Le ton était donné. Sans jamais franchir la ligne jaune, on avait compris qu’il ne s’en laisserait pas compter.

On l’a parfaitement vu sur la question du cumul des mandats, à propose de laquelle Martine entretenait sciemment un flou, laissant penser qu’elle seule était contre. la réponse a été claire, voire cinglante.« Moi j’ai un principe incontestable je respecte les décisions de mon parti », a dit François , en référence à la décision de l’ex-première secrétaire de différer sous la pression des élus PS, l’application de la règle de non-cumul votée au sein du PS à l’après 2012. Reste une petite différence : Hollande n’appliquerait la loi qu’en 2014, Aubry en 2012, mais il fera voter cette loi dès l’été. Son engagement a été on ne peut plus clair.

C’est de ce point de vue là qu’il a gagné ce débat plus que sur le fond où les deux ont été à la hauteur. François a été meilleur, plus précis sur l’économie. Sur la règle d’or, on l’a vu répondre très précisément à Martine qui était floue en mélangeant à dessein l’inscription dans la constitution voulue par Sarkozy et son inscription dans une loi organique votée par le parlement, proposée par François.

Idem sur l’éducation un peu plus tard. Le nombre de postes d’enseignants à créer a fait de nouveau débat.
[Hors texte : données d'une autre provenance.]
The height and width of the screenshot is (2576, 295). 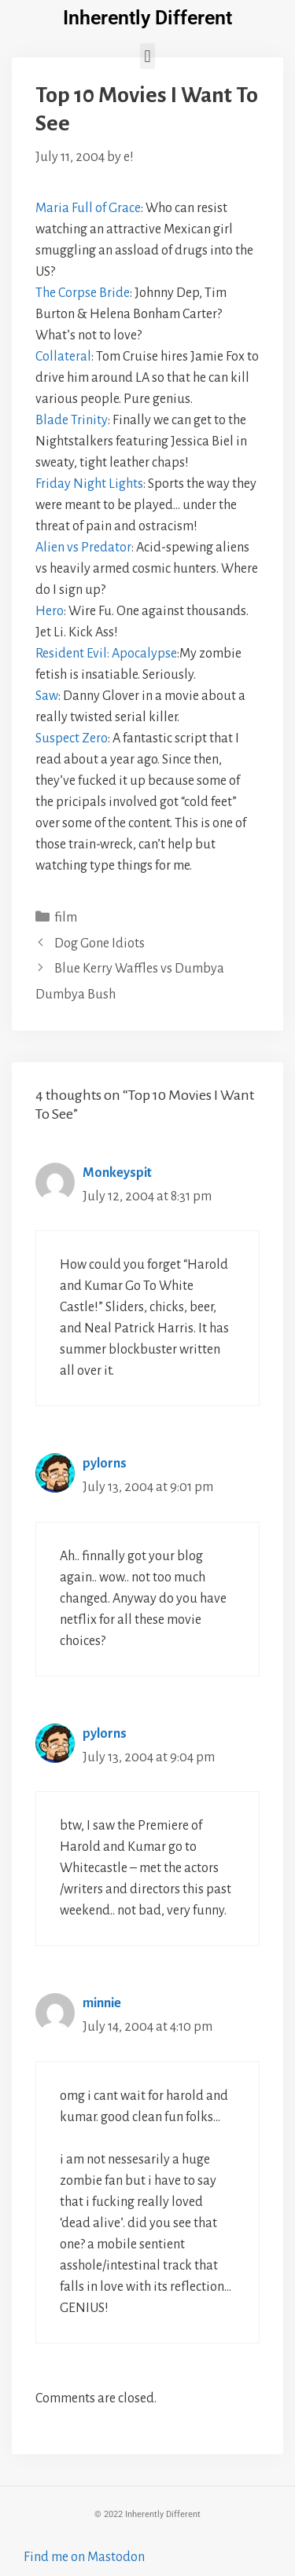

Selon François, il serait nécessaire de créer 60000 postes, mais il prend la précaution  de préciser qu’il ne s’agira pas uniquement d’enseignants.  Martine a contesté ce chiffre.« 60.000 fonctionnaires, c’est bien 2,5 mds d’euros ? Donc tu mets 2,5 milliards ?… ». François Hollande répond en évoquant le coût du redoublement et s’en suit une tentative fumeuse de Martine pour tenter d’expliquer aux gens qu’il crée 60000 postes mais qu’il les supprime par ailleurs puisqu’il supprime le redoublement, dont elle même convient qu ‘il est nettement suupérieur  aux autres pays européens en France. François est obligé de repréciser qu’il s’agit d’allèger les effectifs des classes, donc ce sont des créations d’emploi réelles.
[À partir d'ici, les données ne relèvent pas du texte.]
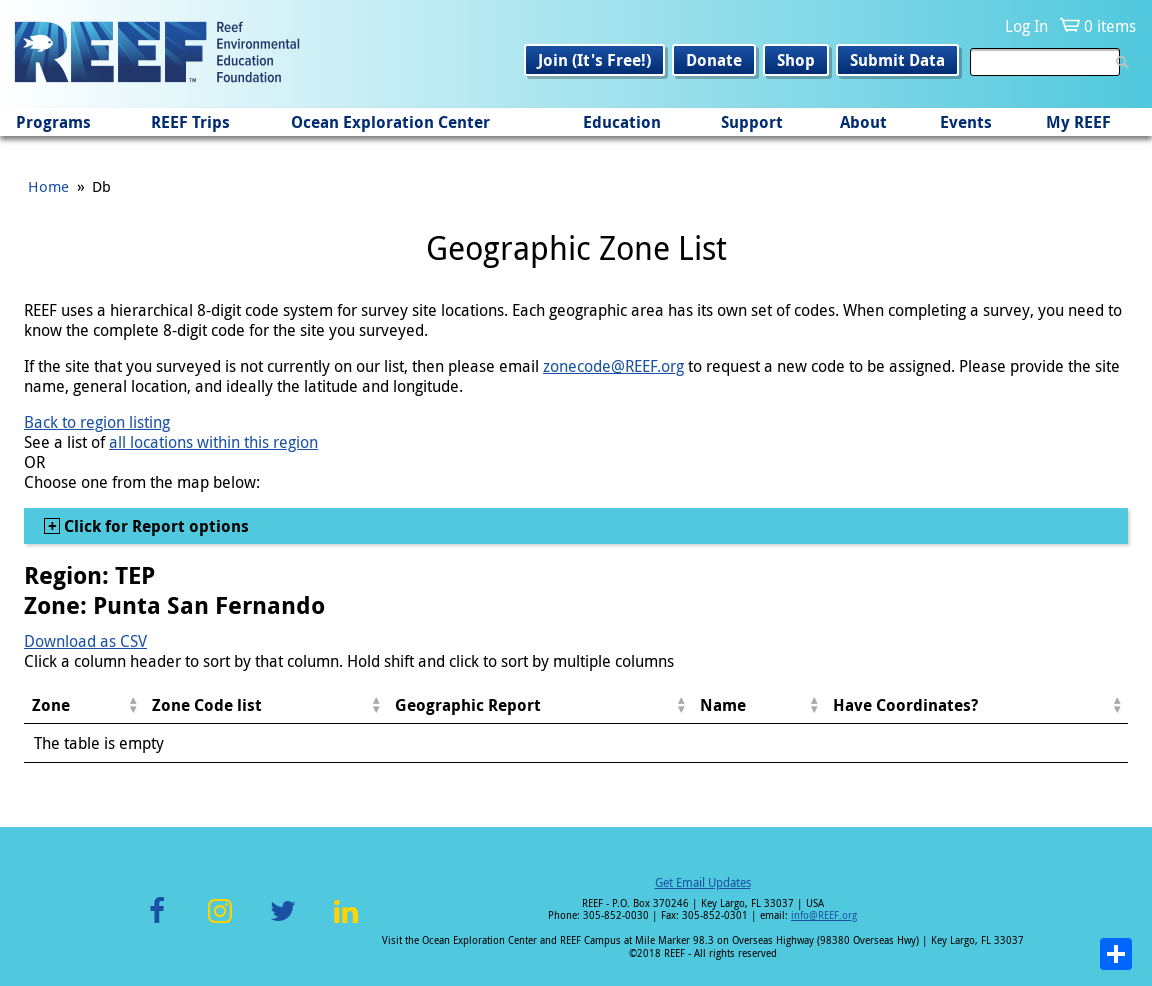  Describe the element at coordinates (190, 122) in the screenshot. I see `REEF Trips` at that location.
Sur la réforme des retraites que propose le PS, tout le monde a compris qu’ils sont d’accord même s’ils ont voulu nuancer sur la penibilité, l’affirmation du droit à le retraite à 60 ans  a été claire de part et d’autre. Martine a essayé une destabilisation  en évoquant une prise de position du député de l’Ardèche Pascal Terrasse, soutien de M. Hollande, qui aurait selon elle évoqué dans une « dépêche » un passage de l’âge légal de départ à 65 ans. « Tu as dû mal comprendre », a assuré M. Hollande, qui ne s’est absolument pas départi de son calme et la tentative a fait pschiittt.
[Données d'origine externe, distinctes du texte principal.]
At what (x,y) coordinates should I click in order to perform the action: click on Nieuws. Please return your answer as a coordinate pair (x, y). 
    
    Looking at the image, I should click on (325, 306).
Même tonalité sur les licenciements « boursiers », auquel finalement Ségolène Royal a rallié, l’un et l’autre. Non pas sur les licenciements boursiers à proprement dit mais sur une volonté commune  par rapport à laquelle François et Martine divergent uniquement sur des modalités d’application. Idem sur le thème du protectionnisme européen, cher à Arnaud Montebourg, Martine  et François  ont durci le discours.   Martine  a évoqué les « dégâts du libre échange » et sa proposition de « juste échange » qui est  une reprise de ségoleène 2007, tandis que François a trouvé la formule, se disant favorable à « l’économie ouverte, pas l’économie offerte » .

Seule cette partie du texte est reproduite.